RECORDS PROVIDED:
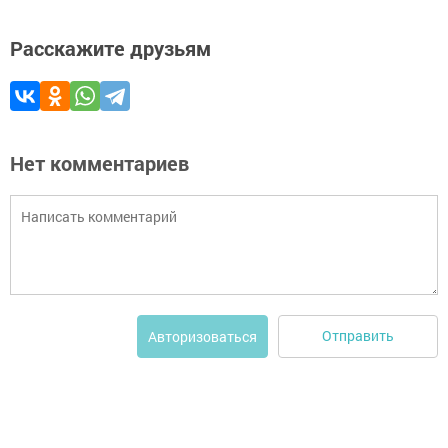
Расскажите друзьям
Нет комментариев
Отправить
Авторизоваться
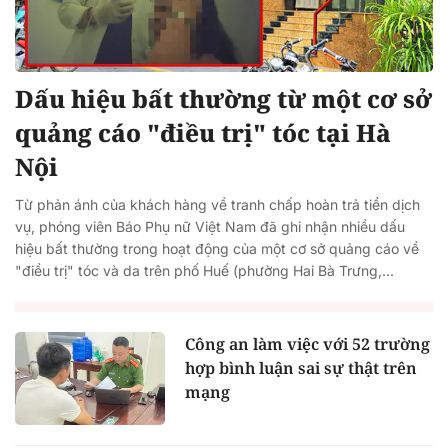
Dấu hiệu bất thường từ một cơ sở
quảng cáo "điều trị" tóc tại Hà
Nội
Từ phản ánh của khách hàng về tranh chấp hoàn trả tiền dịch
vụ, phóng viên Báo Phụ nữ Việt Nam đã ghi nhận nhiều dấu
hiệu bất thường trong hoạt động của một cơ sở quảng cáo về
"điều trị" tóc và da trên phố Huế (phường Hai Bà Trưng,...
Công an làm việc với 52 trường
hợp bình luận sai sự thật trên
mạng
==
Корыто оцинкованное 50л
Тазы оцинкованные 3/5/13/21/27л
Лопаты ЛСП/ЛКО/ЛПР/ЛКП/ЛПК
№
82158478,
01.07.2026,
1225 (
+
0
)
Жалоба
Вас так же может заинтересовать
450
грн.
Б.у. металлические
==
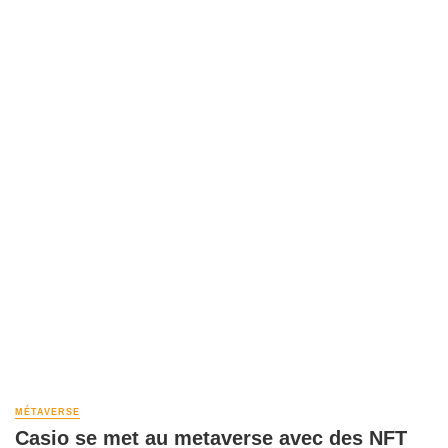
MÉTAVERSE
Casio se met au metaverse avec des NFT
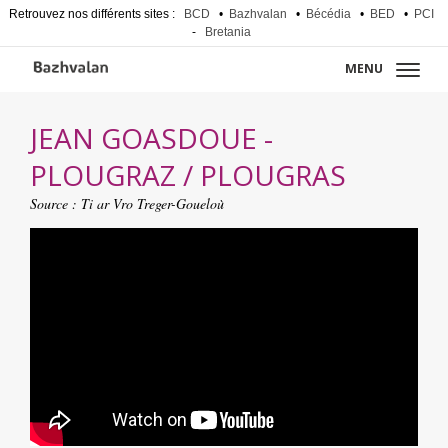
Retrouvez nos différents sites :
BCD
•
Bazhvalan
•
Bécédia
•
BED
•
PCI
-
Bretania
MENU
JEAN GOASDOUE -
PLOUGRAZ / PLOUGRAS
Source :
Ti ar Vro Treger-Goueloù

TASK:
Could you give the number of lines in the entries that contain the string "điều"? Only the number, please.

ANSWER FOR THIS EXERCISE:
2